ARTICLE 21 – CUSTOMS REQUIREMENTS. 

For Non-U.S. Sellers or Sellers intending to conduct work outside of the U.S., the following clauses apply:  

(a) Importer of Record. 

  1. i) Seller must show proper notification on all shipping waybills. In addition, shipping cartons and documentation must meet all U.S. customs country of origin marking and invoicing requirements.  Seller will be responsible for any fines or liabilities resulting from insufficient, improper or negligent  invoicing or marking of shipments. 
  2. ii) In addition to any other rights and remedies Purchaser may have in law or in equity, Purchaser may  deduct from the price of Goods any penalties, fines or assessments that U.S. Customs and Border  Protection imposes on Purchaser for late or inaccurate or incomplete ISF filings caused by Seller non compliance. Additional deductions may be taken for late deliveries, demurrage or expenses incurred  due to Seller’s failure to comply with ISF requirements 

(b) Anti-Dumping. Seller warrants that all sales made hereunder are or will be made at not less than fair value  under the U.S. Anti-Dumping law (19 U.S.C. sec 1673 et. seq.), and Seller will indemnify, defend and hold  Purchaser harmless from and against any costs or expenses (including but not limited to any anti-dumping 

duties which may be imposed) arising out of or about any breach of this warranty. 

ARTICLE 22 – WORK ON PURCHASER’S OR ITS CUSTOMER’S PREMISES. If Seller’s work under this Agreement involves operations by Seller on the premises of Purchaser or Purchaser’s customer or access to Purchaser’s systems  or its computers, then: 

(a) Seller shall comply with all of Purchaser’s safety and security procedures and shall take all necessary  precautions to prevent the occurrence of any injury to person or property during the progress of such work in accordance with the “Integral Aerospace Contractor Safety Zero Tolerance Policy.” 
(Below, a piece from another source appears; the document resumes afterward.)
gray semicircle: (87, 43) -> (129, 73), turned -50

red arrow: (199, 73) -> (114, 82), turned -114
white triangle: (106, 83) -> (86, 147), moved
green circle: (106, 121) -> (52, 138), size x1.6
(b) Seller represents and warrants that all of its employees who will perform work under this Agreement on  Purchaser’s or its customer’s premises have been tested and are free from illegal drugs. The term “illegal  drugs” does not include the use of a controlled substance pursuant to a valid prescription. The prescription  medication must not prevent the employee from performing competent and safe work. Notwithstanding the  foregoing, in circumstances where Seller does not have the right to conduct routine drug testing: 

Seller represents and warrants that it will use reasonable endeavors to ensure that all of its employees who will perform work under this Agreement on Purchaser’s or its customer’s premises are free from illegal drugs. In the event that Seller has reason to suspect that any employee performing work under this Agreement on Purchaser’s or its customer’s premises is using illegal drugs, Seller agrees to take immediate steps to remove such employee from Purchaser’s or its customer’s premises and ensure that the employee does not continue to perform work under this Agreement. The term “illegal drugs” does not  

include the use of a controlled substance pursuant to a valid prescription. The prescription medication must not prevent the employee from performing competent and safe work. 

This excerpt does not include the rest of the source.